Sa capacité de remboursement (ressources – charges) est donc négative. La part de ses ressources mensuelles à affecter théoriquement à l’apurement de ses dettes, en application du barème des saisies des rémunérations, s’élève à 133,38 euros.
Dès lors, doit être constaté que Madame [L] [Y] ne dispose d’aucune capacité de remboursement, de sorte qu’un rééchelonnement des dettes est exclu.
Madame [L] [Y] n’a jamais bénéficié de précédentes mesures. Elle est donc éligible à un moratoire pour une durée maximale de deux ans.
Au regard de son âge et de sa situation de retraitée, ses ressources ne sont pas susceptibles de s’améliorer.
La débitrice justifie néanmoins de nombreuses démarches afin d’obtenir un logement social correspondant à son état de santé. Si les démarches accomplies à ce jour ne lui ont pas permis de bénéficier d’un tel relogement, il n’est néanmoins pas exclu que ce relogement ait lieu dans le cours des deux prochaines années. Ainsi, sa situation ne saurait être qualifiée d’irrémédiablement compromise.
Dans ces conditions, sa demande tendant à bénéficier d’un rétablissement personnel sans liquidation judiciaire sera rejetée et son dossier sera renvoyé à la commission aux fins de mise en œuvre de mesures classiques de désendettement, et notamment d’un moratoire.

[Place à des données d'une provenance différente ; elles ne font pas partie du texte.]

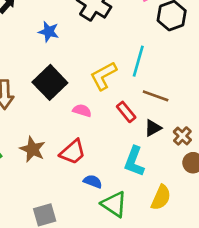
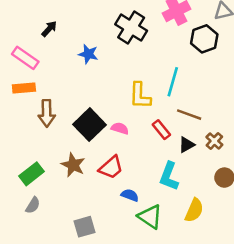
yellow L-shape: (103, 76) -> (140, 96), turned -60
black square: (50, 82) -> (90, 125), moved
brown cross: (182, 136) -> (214, 141), moved

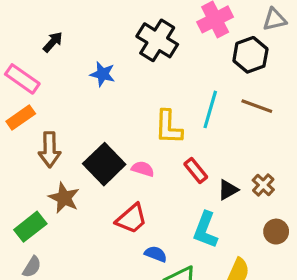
orange rectangle: (24, 88) -> (21, 117), turned -30
brown line: (189, 115) -> (257, 106), moved
brown star: (73, 165) -> (64, 198), moved

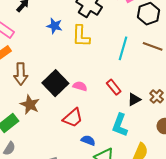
yellow L-shape: (168, 127) -> (81, 36), moved

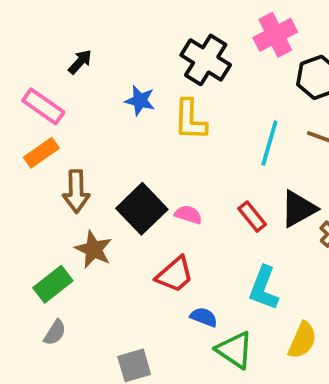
black triangle: (134, 99) -> (298, 209), moved, size x1.5

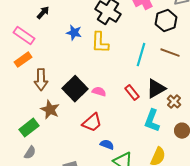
cyan L-shape: (264, 288) -> (152, 121), moved

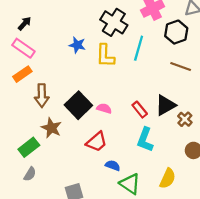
black arrow: (43, 13) -> (25, 23), moved
cyan line: (141, 55) -> (139, 48), moved
cyan L-shape: (152, 121) -> (145, 140), moved

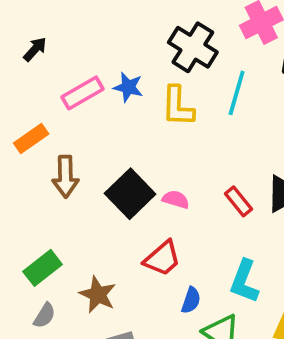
pink rectangle: (23, 48) -> (83, 93), moved, turned -65
brown star: (51, 128) -> (98, 295), moved
cyan L-shape: (145, 140) -> (244, 281), moved
blue semicircle: (113, 165) -> (191, 300), turned 88

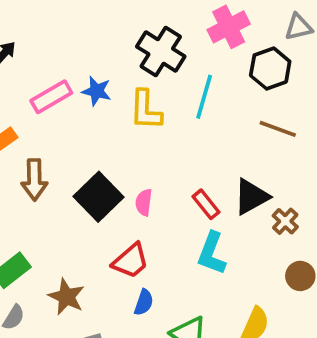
pink semicircle: (176, 199) -> (144, 202), turned -100
cyan L-shape: (244, 281) -> (212, 253), moved
blue semicircle: (191, 300) -> (144, 302), moved

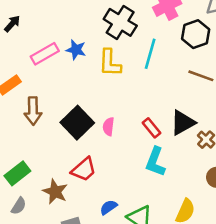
red trapezoid: (131, 261) -> (84, 170), moved
blue semicircle: (144, 302) -> (108, 207), moved, turned -144

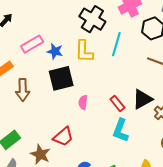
blue star: (76, 50) -> (55, 51), moved
black square: (77, 123) -> (61, 78), moved, turned 30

Sur les demandes accessoires
En cette matière où la saisine du tribunal et la notification des décisions se font sans l’intervention d’un commissaire de justice, les dépens éventuellement engagés par une partie dans le cadre de la présente instance resteront à la charge de celle-ci.

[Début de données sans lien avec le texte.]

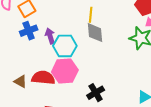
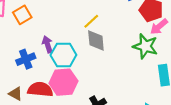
yellow line: (91, 15) -> (91, 21), turned 42
blue cross: (29, 31) -> (26, 59), moved

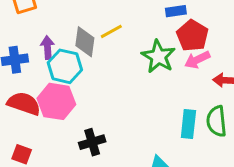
gray diamond: (96, 40) -> (85, 42), moved
green star: (145, 46) -> (158, 56), moved

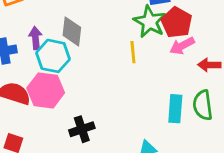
yellow line: (111, 31) -> (133, 52), moved, turned -65
green star: (158, 56) -> (150, 22), moved

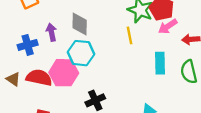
cyan hexagon: (53, 56) -> (81, 53), moved
cyan rectangle: (175, 109) -> (160, 63), moved

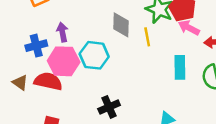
gray diamond: (80, 24) -> (121, 25), moved
pink arrow: (168, 26) -> (189, 28), turned 60
pink hexagon: (64, 73) -> (64, 61), moved

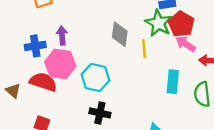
cyan hexagon: (94, 55) -> (95, 78), moved
brown triangle: (20, 83) -> (13, 91), moved
black cross: (109, 107) -> (100, 113), turned 30

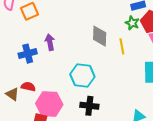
green star: (159, 23) -> (132, 23), size x0.6
pink hexagon: (60, 64) -> (49, 104), moved
red semicircle: (43, 82) -> (28, 87), moved, size x0.6

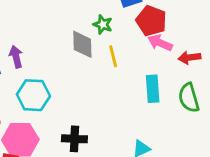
green star: (132, 23) -> (103, 24), moved
cyan hexagon: (82, 76) -> (33, 95), moved

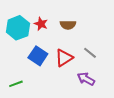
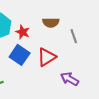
red star: (41, 24) -> (23, 32), moved
gray line: (90, 53) -> (74, 36), moved, turned 32

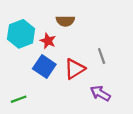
brown semicircle: (51, 23) -> (65, 21), moved
gray line: (74, 36) -> (102, 56), moved

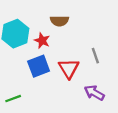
blue square: (44, 67) -> (39, 66), turned 35
red triangle: (75, 69) -> (69, 68), turned -30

Il y a lieu de rejeter la demande des époux [I], partie perdante, au titre de l’article 700 du code de procédure civile.
La présente décision est immédiatement exécutoire en application de l’article R.713-10 du code de la consommation.
PAR CES MOTIFS
La juge des contentieux de la protection, statuant publiquement par ordonnance réputée contradictoire, rendue en dernier ressort et susceptible de rétractation,
DECLARE recevable en la forme le recours de Madame [V] [I] et Monsieur [F] [I] à l’égard de la décision de la commission de surendettement des particuliers de Paris du 21 décembre 2023 ordonnant une mesure de rétablissement personnel sans liquidation judiciaire à l’égard de Madame [L] [Y] ;
DECLARE Madame [L] [Y] de bonne foi ;
DIT que la situation de Madame [L] [Y] n’est pas irrémédiablement compromise au sens de l’article L.724-1 alinéa 2 du code de la consommation ;
DIT en conséquence n’y avoir lieu au prononcé à son profit d’une mesure de rétablissement personnel sans liquidation judiciaire ;
RENVOIE le dossier de Madame [L] [Y] devant la commission de surendettement des particuliers de Paris pour qu’elle mette en œuvre les mesures de traitement prévues aux articles L.732-1, L.733-1, L.733-4 et L.733-7 du code de la consommation, après actualisation de sa situation ;
REJETTE pour le surplus des demandes ;
LAISSE à chaque partie la charge des éventuels dépens par elle engagés ;
DIT que la présente décision sera notifiée par lettre recommandée avec avis de réception à Madame [L] [Y], et à ses créanciers, et par lettre simple à la commission de surendettement des particuliers de Paris ;
RAPPELLE que la présente décision est immédiatement exécutoire.